24 outubro 2012

12 de Novembro


Vi hoje no facebook que tencionam mostrar este cartaz durante a visita da Angela Merkel a Portugal.
Visto do lado da Alemanha, desconfio que vai ser lido assim: "então já não basta chamarem-nos nazis?! além de não saberem o que foi o III Reich, também não conhecem a História da RDA?"

Parece-me arriscado apropriarem-se assim dos símbolos mais significativos de outros povos - ainda sai o tiro pela culatra. "Nós somos o povo" foi a resposta certeira a um regime ditatorial que dizia agir em nome do interesse do povo quando lhe recusava mais democracia.
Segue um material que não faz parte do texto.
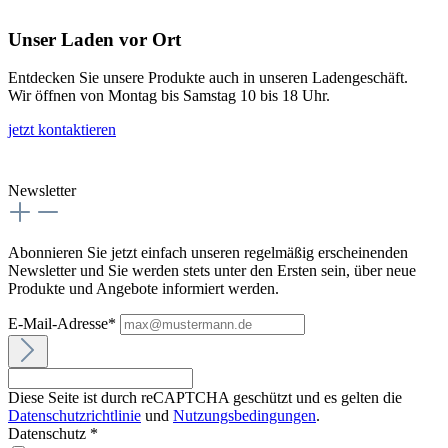
Unser Laden vor Ort
Entdecken Sie unsere Produkte auch in unseren Ladengeschäft.
Wir öffnen von Montag bis Samstag 10 bis 18 Uhr.
jetzt kontaktieren
Newsletter
Abonnieren Sie jetzt einfach unseren regelmäßig erscheinenden
Newsletter und Sie werden stets unter den Ersten sein, über neue
Produkte und Angebote informiert werden.
E-Mail-Adresse*
Diese Seite ist durch reCAPTCHA geschützt und es gelten die
Datenschutzrichtlinie
und
Nutzungsbedingungen
.
Datenschutz *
Duvido que algum alemão entenda os motivos dos portugueses para citarem a frase "wir sind das Volk", porque nesta crise ninguém está a usar o nome do Povo em vão - de facto, "Povo" é uma palavra que se tem usado pouco. E não está claro para ninguém (nem em Portugal) o que é o povo, o que pensa sobre esta crise, quais são os seus objectivos, e como os pretende atingir.
Se é para se apropriarem de frases históricas, mais valia recorrerem a esta: "Ihr Völker der Welt, schaut auf diese Stadt!" - "Povos de todo o mundo, olhai para esta cidade" (o apelo do presidente de Berlim Ocidental quando começou o bloqueio soviético a essa parte da cidade). Eu trocaria "Stadt" por "unsere Verzweiflung" - o nosso desespero.
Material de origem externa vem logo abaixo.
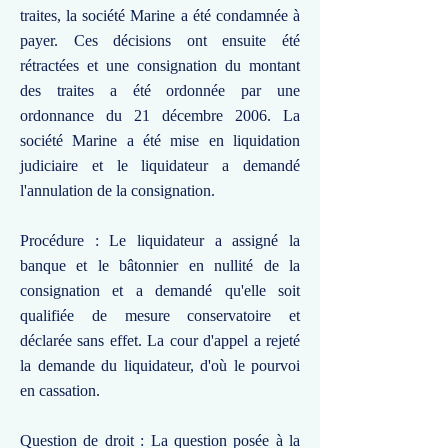
traites, la société Marine a été condamnée à
payer. Ces décisions ont ensuite été
rétractées et une consignation du montant
des traites a été ordonnée par une
ordonnance du 21 décembre 2006. La
société Marine a été mise en liquidation
judiciaire et le liquidateur a demandé
l'annulation de la consignation.
Procédure : Le liquidateur a assigné la
banque et le bâtonnier en nullité de la
consignation et a demandé qu'elle soit
qualifiée de mesure conservatoire et
déclarée sans effet. La cour d'appel a rejeté
la demande du liquidateur, d'où le pourvoi
en cassation.
Question de droit : La question posée à la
Portugal não está presente na opinião pública alemã - a não ser como país dos meninos bem comportados que sofrem mas não fazem ondas. Os noticiários falam das manifestações na Grécia (violentas) e na Espanha (com muitos participantes), mas o nosso país é referido, no máximo, como "e também em Portugal".
O artigo de fundo da Stern, na semana passada, era sobre o que os europeus pensam da Angela Merkel. Hei-de falar sobre isso noutro post. Para já, adianto que um jornalista andou por 16 países europeus e entrevistou 120 pessoas, mas aparentemente não foi a Portugal nem à Irlanda. O que confirma mais uma vez o que já se sabe: nesta crise fala-se sobretudo da Grécia, bastante da Espanha, um pouco da Itália - o resto é paisagem.

Não gosto da frase "morder na mão de quem dá de comer". Primeiro, porque os países não se dividem em donos e cães submissos. Segundo, porque é preciso ver de onde vem a comida, e em que condições é dada, etc.
Mas o que se está a preparar - morder numa mão que, mal ou bem, tem papel decisivo na ajuda a Portugal - não me parece a melhor estratégia. Não é com insultos à Angela Merkel que os portugueses vão conseguir apelar ao sentido de justiça do povo alemão.

Se estivesse em Lisboa, era isto que faria no próximo dia 12, para tentar ter impacto na opinião pública alemã:

- Encher o percurso por onde o carro dela vai passar com cartazes enormes nas fachadas das casas, a informar sobre casos (verdadeiros, de preferência):
"Maria da Conceição Silva, 78 Jahre alt: 98 €"
"Manuel Silva, 55, arbeitslos, 3 Kinder: 377 € + 35 € Kindergeld = 412 €"
"Joana Silva, 7: kein Frühstück, kein Abendessen" (não tem pequeno-almoço nem jantar)
"João Silva, 13: Schwarzarbeit statt Schule" (trabalho clandestino em vez de ir à escola)
"João Lopes, 60, schwerbehindert: 120 €" (deficiência grave)

e também, entre outros:
"Taxa de desemprego em 2008: ...% / Taxa de desemprego em 2012: ...%"
"Salário mínimo: x € líquidos. Preço de um litro de leite: y"
"Taxa de desemprego entre os menores de 30 anos: ...%"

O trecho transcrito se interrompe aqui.